WHAT TO DO => Look through the listing below for the string "hacer". Show each line where it occurs.

DATA PROVIDED =>
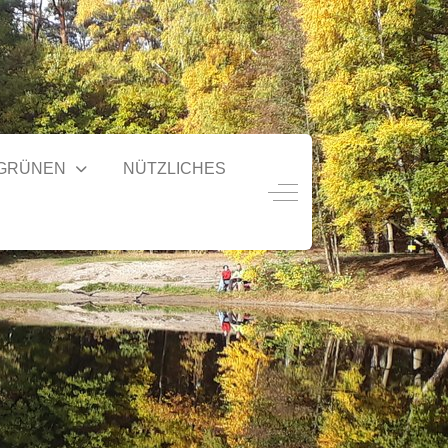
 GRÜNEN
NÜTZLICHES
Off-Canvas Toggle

* * *

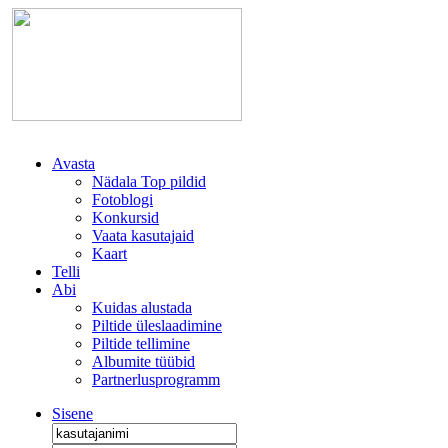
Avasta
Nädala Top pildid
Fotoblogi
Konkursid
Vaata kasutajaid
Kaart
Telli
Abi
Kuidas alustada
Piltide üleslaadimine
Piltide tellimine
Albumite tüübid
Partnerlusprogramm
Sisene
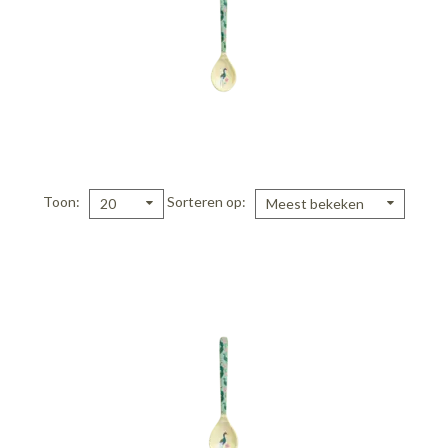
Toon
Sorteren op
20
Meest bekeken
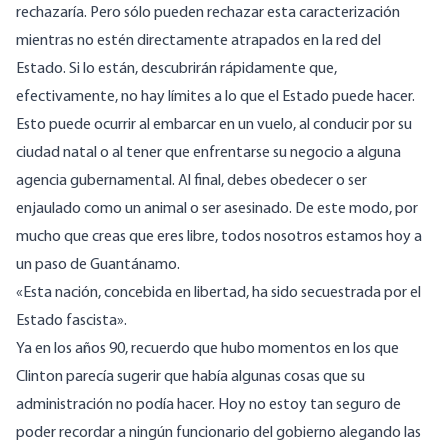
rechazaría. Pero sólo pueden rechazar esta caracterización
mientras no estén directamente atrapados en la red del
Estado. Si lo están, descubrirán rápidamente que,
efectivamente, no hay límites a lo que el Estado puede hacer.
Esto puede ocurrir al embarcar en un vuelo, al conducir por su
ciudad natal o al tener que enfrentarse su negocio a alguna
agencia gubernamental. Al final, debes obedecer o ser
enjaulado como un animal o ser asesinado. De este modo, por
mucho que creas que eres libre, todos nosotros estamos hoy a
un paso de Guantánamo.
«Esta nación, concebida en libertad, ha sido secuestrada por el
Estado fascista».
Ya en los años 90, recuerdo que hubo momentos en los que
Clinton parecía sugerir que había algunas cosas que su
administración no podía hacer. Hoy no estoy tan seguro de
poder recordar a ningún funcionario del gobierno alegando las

---

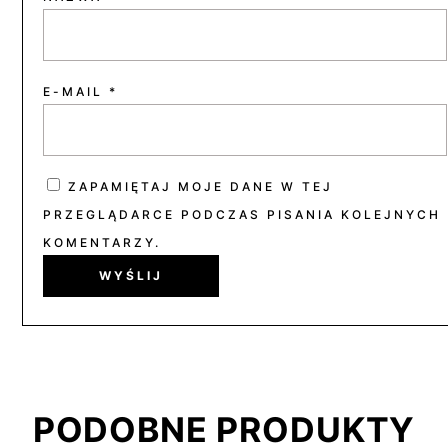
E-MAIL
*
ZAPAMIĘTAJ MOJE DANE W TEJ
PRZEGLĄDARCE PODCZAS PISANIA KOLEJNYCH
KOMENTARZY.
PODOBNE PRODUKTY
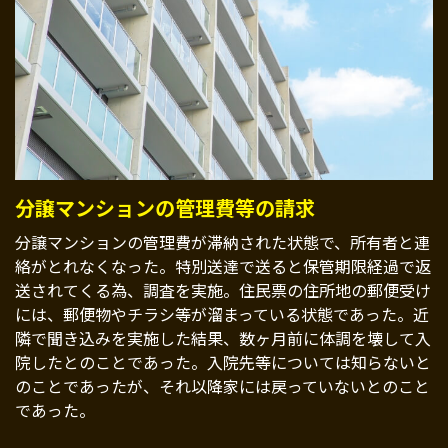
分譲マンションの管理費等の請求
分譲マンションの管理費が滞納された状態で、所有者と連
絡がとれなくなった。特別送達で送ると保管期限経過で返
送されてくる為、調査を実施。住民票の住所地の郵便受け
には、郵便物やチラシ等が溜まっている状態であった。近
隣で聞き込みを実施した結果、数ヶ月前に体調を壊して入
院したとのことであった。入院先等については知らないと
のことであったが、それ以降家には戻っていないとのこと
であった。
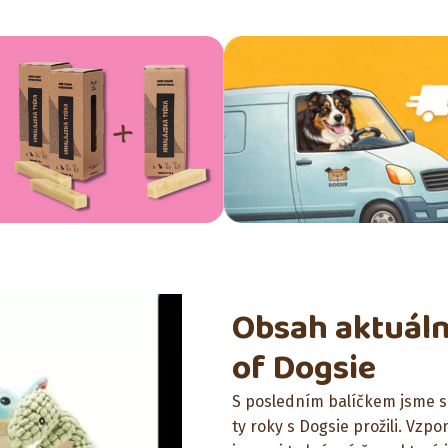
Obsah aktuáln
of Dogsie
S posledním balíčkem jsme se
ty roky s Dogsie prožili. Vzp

ANSWER SPACE =>
efectivamente, no hay límites a lo que el Estado puede hacer.
administración no podía hacer. Hoy no estoy tan seguro de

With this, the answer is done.